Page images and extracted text
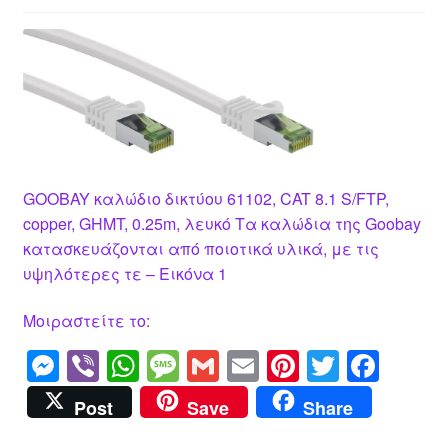
GOOBAY καλώδιο δικτύου 61102, CAT 8.1 S/FTP,
copper, GHMT, 0.25m, λευκό Τα καλώδια της Goobay
κατασκευάζονται από ποιοτικά υλικά, με τις
υψηλότερες τε – Εικόνα 1
Μοιραστείτε το:
M
Vi
W
M
G
E
Pi
T
F
e
b
h
e
m
m
nt
wi
a
Post
Save
Share
ss
er
at
ss
ail
ail
er
tt
c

• [What is needed] Every entry, word for word, should be given again; the pictures are not part of the copy.

• [Result for this exercise]
GOOBAY καλώδιο δικτύου 61102, CAT 8.1 S/FTP,
copper, GHMT, 0.25m, λευκό Τα καλώδια της Goobay
κατασκευάζονται από ποιοτικά υλικά, με τις
υψηλότερες τε – Εικόνα 1
Μοιραστείτε το:
M
Vi
W
M
G
E
Pi
T
F
e
b
h
e
m
m
nt
wi
a
Post
Save
Share
ss
er
at
ss
ail
ail
er
tt
c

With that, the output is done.